Существовала в роке и в корне иная тенденция: он стремился как можно дальше уйти от чистой развлекательности, от позолоченной красивости дискотек, от умиленно-сентиментального благополучия легкожанровой эстрады в область открытой социальности, бунта, протеста (пусть в тех достаточно ограниченных формах, которые были ему доступны). Соединившись с социальными молодежными движениями на Западе, достигшими в середине 60-х годов своего пика, рок стал не только и не столько искусством, музыкой, сколько способом выражения определенных настроений молодого поколения, его отношения к окружающей жизни и ее проблемам. В роке молодежь нашла одну из форм своего обособления, противопоставления себя миру взрослых, вызова против их лицемерия, ханжества, меркантилизма.
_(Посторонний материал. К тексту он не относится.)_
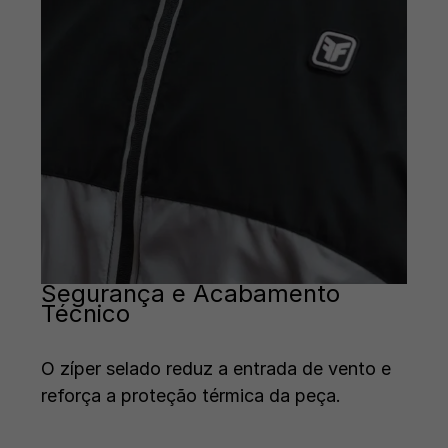
Segurança e Acabamento
Técnico
O zíper selado reduz a entrada de vento e
reforça a proteção térmica da peça.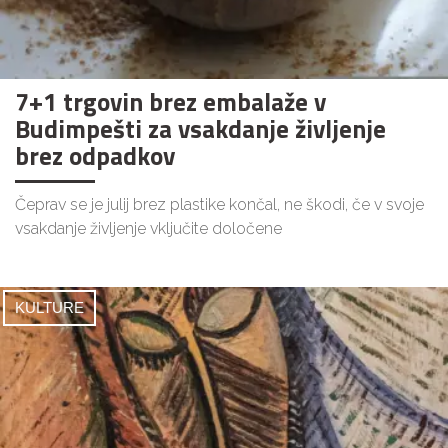
7+1 trgovin brez embalaže v
Budimpešti za vsakdanje življenje
brez odpadkov
Čeprav se je julij brez plastike končal, ne škodi, če v svoje
vsakdanje življenje vključite določene
KULTURE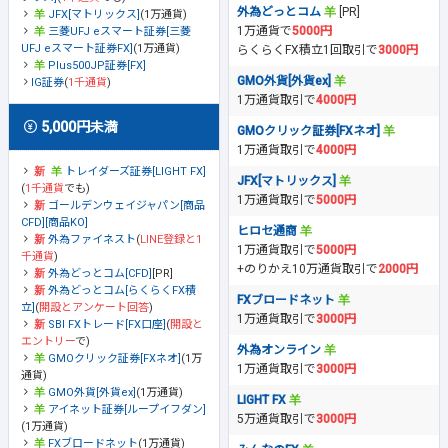
外為どっとコム
[PR]
JFX[マトリックス]
(1万通貨)
1万通貨で
5000円
三菱UFJ eスマート証券[三菱
UFJ eスマート証券FX]
(1万通貨)
らくらくFX積立1回取引で
3000円
Plus500JP証券[FX]
GMO外貨[外貨ex]
IG証券
(
1千通貨
)
1万通貨取引で
4000円
5,000円未満
GMOクリック証券[FXネオ]
1万通貨取引で
4000円
トレイダーズ証券[LIGHT FX]
JFX[マトリックス]
(
1千通貨
でも)
1万通貨取引で
5000円
ゴールデンウェイジャパン[商品
CFD][商品KO]
ヒロセ通商
外為ファイネスト
(
LINE登録と1
1万通貨取引で
5000円
千通貨
)
+のりかえ10万通貨取引で
2000円
外為どっとコム[CFD]
[PR]
外為どっとコム[らくらくFX積
FXブロードネット
立]
(
開設とアンケート回答
)
1万通貨取引で
3000円
SBI FXトレード[FX口座]
(
開設と
エントリー
で)
外為オンライン
GMOクリック証券[FXネオ]
(1万
1万通貨取引で
3000円
通貨)
GMO外貨[外貨ex]
(1万通貨)
LIGHT FX
アイネット証券[ループイフダン]
5万通貨取引で
3000円
(1万通貨)
FXブロードネット
(1万通貨)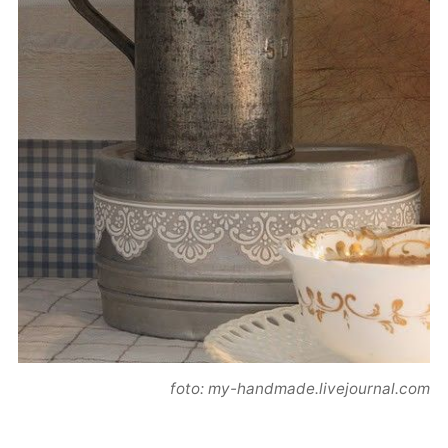
foto: my-handmade.livejournal.com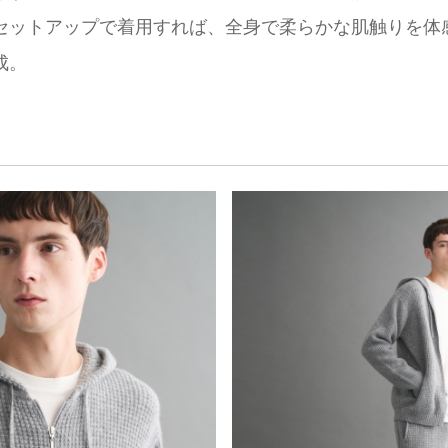
セットアップで着用すれば、全身で柔らかな肌触りを体
成。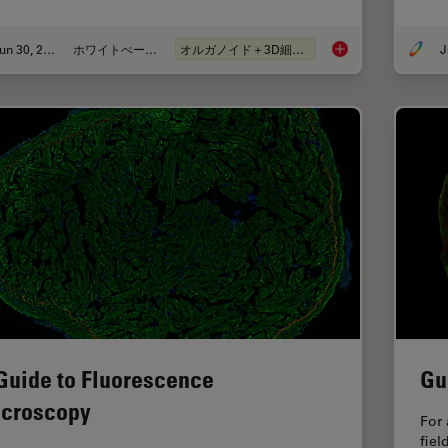
Jun 30, 2026
ホワイトぺーパー
オルガノイド＋3D細胞培養
What’s the Best Org
Guide to Fluorescence
Gu
croscopy
For 
fiel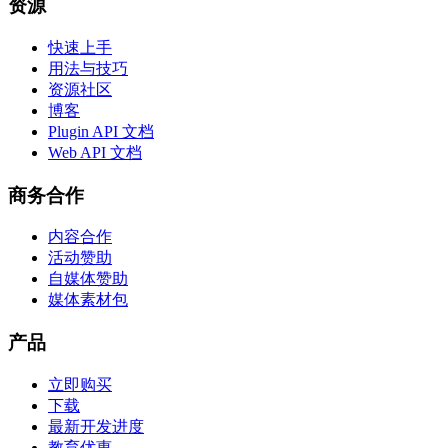
资源
快速上手
用法与技巧
资源社区
博客
Plugin API 文档
Web API 文档
商务合作
内容合作
活动赞助
自媒体赞助
媒体素材包
产品
立即购买
下载
最新开发进度
教育优惠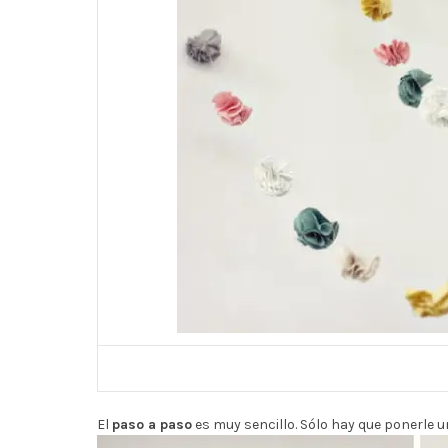
El
paso a paso
es muy sencillo. Sólo hay que ponerle u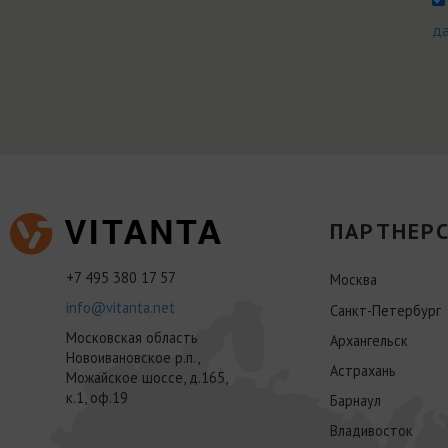
д
ПАРТНЕРС
+7 495 380 17 57
Москва
info@vitanta.net
Санкт-Петербург
Московская область
Архангельск
Новоивановское р.п.,
Астрахань
Можайское шоссе, д.165,
к.1, оф.19
Барнаул
Владивосток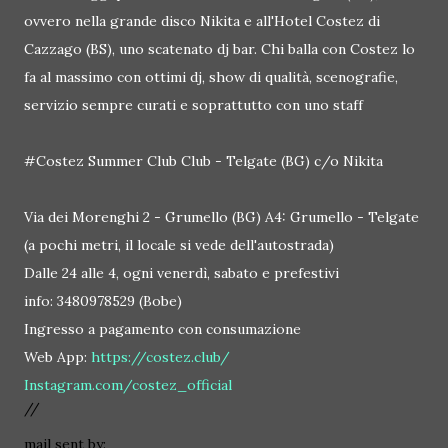
ovvero nella grande disco Nikita e all'Hotel Costez di
Cazzago (BS), uno scatenato dj bar. Chi balla con Costez lo
fa al massimo con ottimi dj, show di qualità, scenografie,
servizio sempre curati e soprattutto con uno staff
#Costez Summer Club Club - Telgate (BG) c/o Nikita
Via dei Morenghi 2 - Grumello (BG) A4: Grumello - Telgate
(a pochi metri, il locale si vede dell'autostrada)
Dalle 24 alle 4, ogni venerdì, sabato e prefestivi
info: 3480978529 (Bobe)
Ingresso a pagamento con consumazione
Web App:
https://costez.club/
Instagram.com/costez_official
//
mail sent by: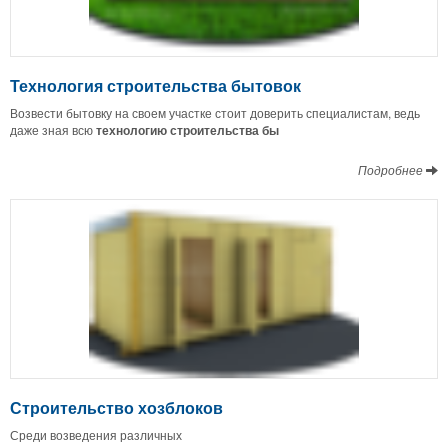
Технология строительства бытовок
Возвести бытовку на своем участке стоит доверить специалистам, ведь
даже зная всю
технологию строительства бы
Подробнее
Строительство хозблоков
Среди возведения различных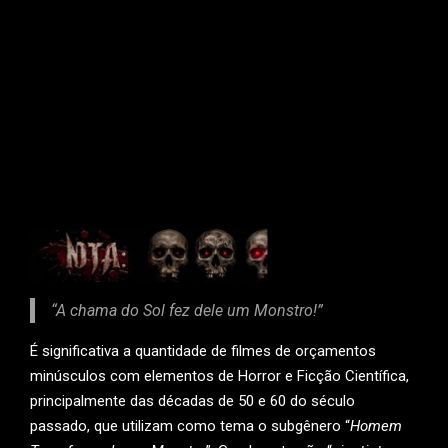
“A chama do Sol fez dele um Monstro!”
É significativa a quantidade de filmes de orçamentos
minúsculos com elementos de Horror e Ficção Científica,
principalmente das décadas de 50 e 60 do século
passado, que utilizam como tema o subgênero “
Homem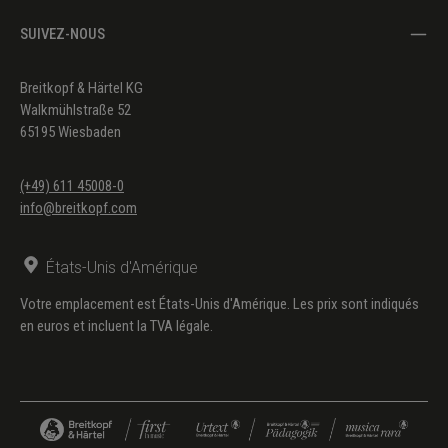
SUIVEZ-NOUS
Breitkopf & Härtel KG
Walkmühlstraße 52
65195 Wiesbaden
(+49) 611 45008-0
info@breitkopf.com
États-Unis d'Amérique
Votre emplacement est États-Unis d'Amérique. Les prix sont indiqués
en euros et incluent la TVA légale.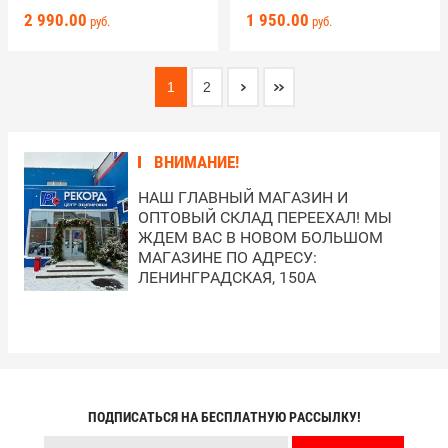
2 990.00
1 950.00
руб.
руб.
1
2
ВНИМАНИЕ!
НАШ ГЛАВНЫЙ МАГАЗИН И
ОПТОВЫЙ СКЛАД ПЕРЕЕХАЛ! МЫ
ЖДЕМ ВАС В НОВОМ БОЛЬШОМ
МАГАЗИНЕ ПО АДРЕСУ:
ЛЕНИНГРАДСКАЯ, 150А
ПОДПИСАТЬСЯ НА БЕСПЛАТНУЮ РАССЫЛКУ!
Явившись в таком своем назначении знаком принадлежности к определенному социальному, поколенческому слою людей, средством их солидаризации, демонстрацией их неповторимости (реальной или мнимой), рок при этом мог обладать и эстетическими, музыкальными достоинствами, но вовсе не требовал их в обязательном порядке. Музыкальная сторона рока в данном случае была мало существенна, а нередко сводилась до минимума. Более того, социальный барьер, возводимый молодыми, их негативизм по отношению к окружающему подчас перерастал в барьер эстетический, что проявлялось в нарочито скандальном облике рокеров, в манере их поведения, в стремлении шокировать «добропорядочную», респектабельную публику, в смаковании музыкального примитива и вульгарности. Крайним выражением «антимузыкального направления» рока стал так называемый «панк-рок» с его вызывающим дилетантизмом и воинствующей анархичностью.
Наконец, в роке действовала и третья тенденция, которая, в противовес панкам и другим подобным ответвлениям, состояла как раз в повышенном внимании к собственно музыкальной стороне жанра. Эта тенденция для нас особенно важна, поскольку она-то и привела к рождению рок-оперы. Дело в том, что в рок, при всех издержках его массового производства и потребления, пришло немало ярких индивидуальностей, поэтически и музыкально одаренных людей. Их не могла удовлетворить только социальная актуальность при художественной несостоятельности. Они стремились найти в роке именно музыкальные возможности раскрытия содержания, а это требовало расширения и обогащения выразительных средств и приемов, новых творческих идей. Тем более что рок-музыканты взрослели, повышалось их исполнительское мастерство, совершенствовалась техника, появлялись качества подлинного профессионализма. Взрослела и публика, которая из «балдеющей» превращалась в думающую, и ее уже не могли удовлетворить элементарные приемы взвинчивания аудитории при музыкально-поэтической скудности.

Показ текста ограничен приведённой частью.